• GIVEN RECORDS

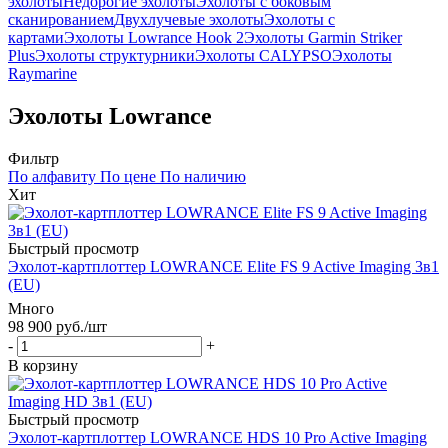
эхолоты
Недорогие эхолоты
Эхолоты с боковым
сканированием
Двухлучевые эхолоты
Эхолоты с
картами
Эхолоты Lowrance Hook 2
Эхолоты Garmin Striker
Plus
Эхолоты структурники
Эхолоты CALYPSO
Эхолоты
Raymarine
Эхолоты Lowrance
Фильтр
По алфавиту
По цене
По наличию
Хит
Быстрый просмотр
Эхолот-картплоттер LOWRANCE Elite FS 9 Active Imaging 3в1
(EU)
Много
98 900
руб.
/шт
-
+
В корзину
Быстрый просмотр
Эхолот-картплоттер LOWRANCE HDS 10 Pro Active Imaging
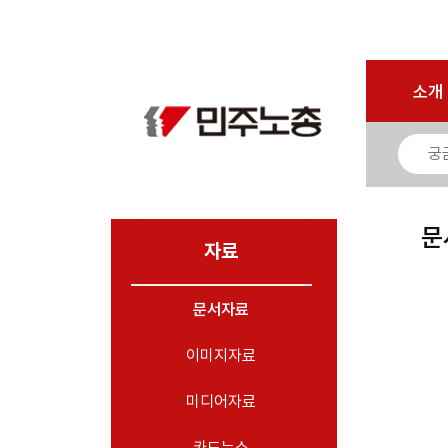
마이페이지
소개
<
소개
소식
노동상담
자료
문
- 문서자료
자료
- 이미지자료
문서자료
- 미디어자료
- 카드뉴스
이미지자료
부설기관
미디어자료
업무
카드뉴스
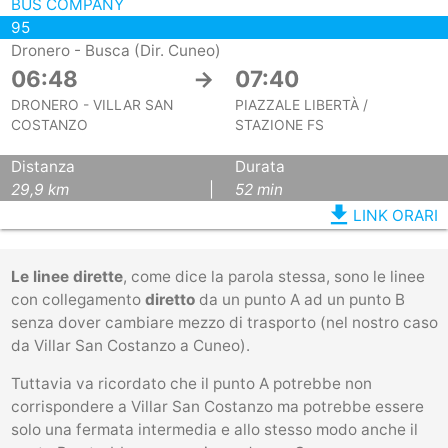
BUS COMPANY
95
Dronero - Busca (Dir. Cuneo)
06:48
→
07:40
DRONERO - VILLAR SAN
PIAZZALE LIBERTÀ /
COSTANZO
STAZIONE FS
Distanza
Durata
29,9 km
|
52 min
file_download
LINK ORARI
Le linee dirette
, come dice la parola stessa, sono le linee
con collegamento
diretto
da un punto A ad un punto B
senza dover cambiare mezzo di trasporto (nel nostro caso
da Villar San Costanzo a Cuneo).
Tuttavia va ricordato che il punto A potrebbe non
corrispondere a Villar San Costanzo ma potrebbe essere
solo una fermata intermedia e allo stesso modo anche il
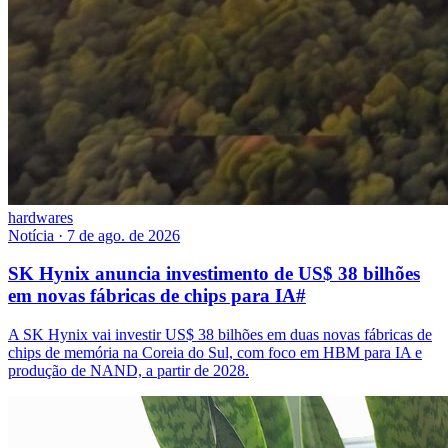
hardwares
Notícia
·
7 de ago. de 2026
SK Hynix anuncia investimento de US$ 38 bilhões
em novas fábricas de chips para IA
#
A SK Hynix vai investir US$ 38 bilhões em duas novas fábricas de
chips de memória na Coreia do Sul, com foco em HBM para IA e
produção de NAND, a partir de 2028.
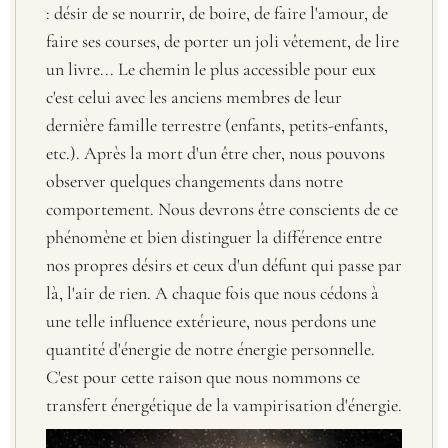
: désir de se nourrir, de boire, de faire l'amour, de
faire ses courses, de porter un joli vêtement, de lire
un livre... Le chemin le plus accessible pour eux
c'est celui avec les anciens membres de leur
dernière famille terrestre (enfants, petits-enfants,
etc.). Après la mort d'un être cher, nous pouvons
observer quelques changements dans notre
comportement. Nous devrons être conscients de ce
phénomène et bien distinguer la différence entre
nos propres désirs et ceux d'un défunt qui passe par
là, l'air de rien. A chaque fois que nous cédons à
une telle influence extérieure, nous perdons une
quantité d'énergie de notre énergie personnelle.
C'est pour cette raison que nous nommons ce
transfert énergétique de la vampirisation d'énergie.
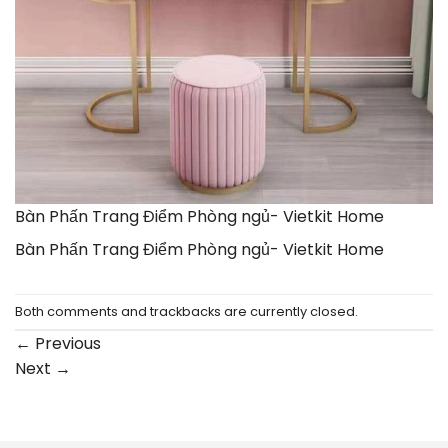
Bàn Phấn Trang Điểm Phòng ngủ- Vietkit Home
Bàn Phấn Trang Điểm Phòng ngủ- Vietkit Home
Both comments and trackbacks are currently closed.
←
Previous
Next
→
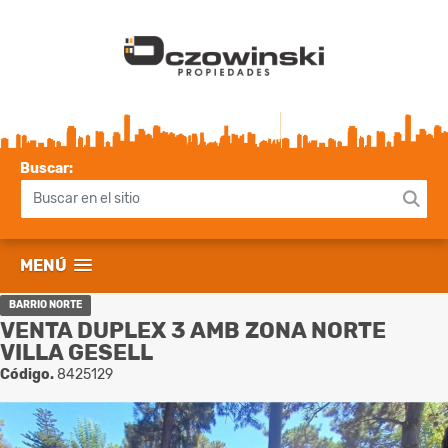
Buscar:
MENÚ
BARRIO NORTE
VENTA DUPLEX 3 AMB ZONA NORTE
VILLA GESELL
Código.
8425129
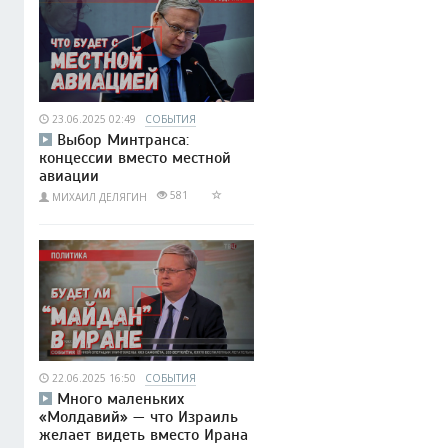
23.06.2025 02:49
СОБЫТИЯ
Выбор Минтранса:
концессии вместо местной
авиации
581
МИХАИЛ ДЕЛЯГИН
22.06.2025 16:50
СОБЫТИЯ
Много маленьких
«Молдавий» — что Израиль
желает видеть вместо Ирана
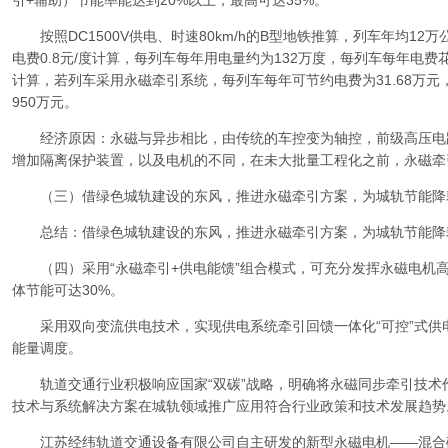
引+辅助）节能率能达到20%以上，最高可达35%。
按照DC1500V供电、时速80km/h的B型地铁推算，列车年均12万
电费0.8元/度计算，每列车每年用电量约为132万度，每列车每年电费花费
计算，若列车采用永磁牵引系统，每列车每年可节约电费为31.68万元
950万元。
经济原因：永磁与异步相比，由传统的车控变为轴控，前级高压电
增加隔离保护装置，以及电机的不同，在未大批量工程化之前，永磁牵
（三）借绿色城轨建设的东风，推进永磁牵引方案，为城轨节能降
总结：借绿色城轨建设的东风，推进永磁牵引方案，为城轨节能降
（四）采用“永磁牵引+供电能馈”组合模式，可充分发挥永磁电机高效
体节能可达30%。
采用双向变流供电技术，实现供电系统牵引回馈一体化“可控”式供
能量调度。
轨道交通行业积极响应国家“双碳”战略，明确将永磁同步牵引技术
技术与系统解决方案在城轨领域推广应用符合行业政策和技术发展趋势
江苏经纬轨道交通设备有限公司自主研发的新型永磁电机——混合磁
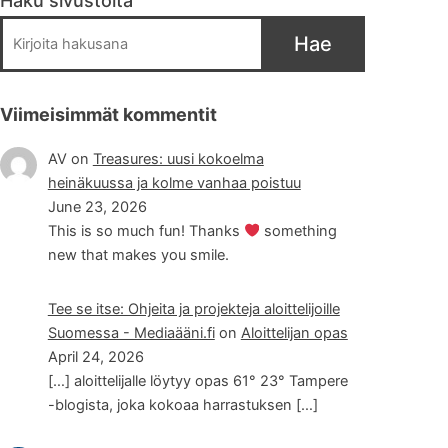
Haku sivustolta
Hae
Viimeisimmät kommentit
AV
on
Treasures: uusi kokoelma
heinäkuussa ja kolme vanhaa poistuu
June 23, 2026
This is so much fun! Thanks
something
new that makes you smile.
Tee se itse: Ohjeita ja projekteja aloittelijoille
Suomessa - Mediaääni.fi
on
Aloittelijan opas
April 24, 2026
[…] aloittelijalle löytyy opas 61° 23° Tampere
-blogista, joka kokoaa harrastuksen […]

• EXERCISE GOAL
What lines in the listing include the string "bilhões"? Copy them out.

• THE COMPLETED TASK
SK Hynix anuncia investimento de US$ 38 bilhões
A SK Hynix vai investir US$ 38 bilhões em duas novas fábricas de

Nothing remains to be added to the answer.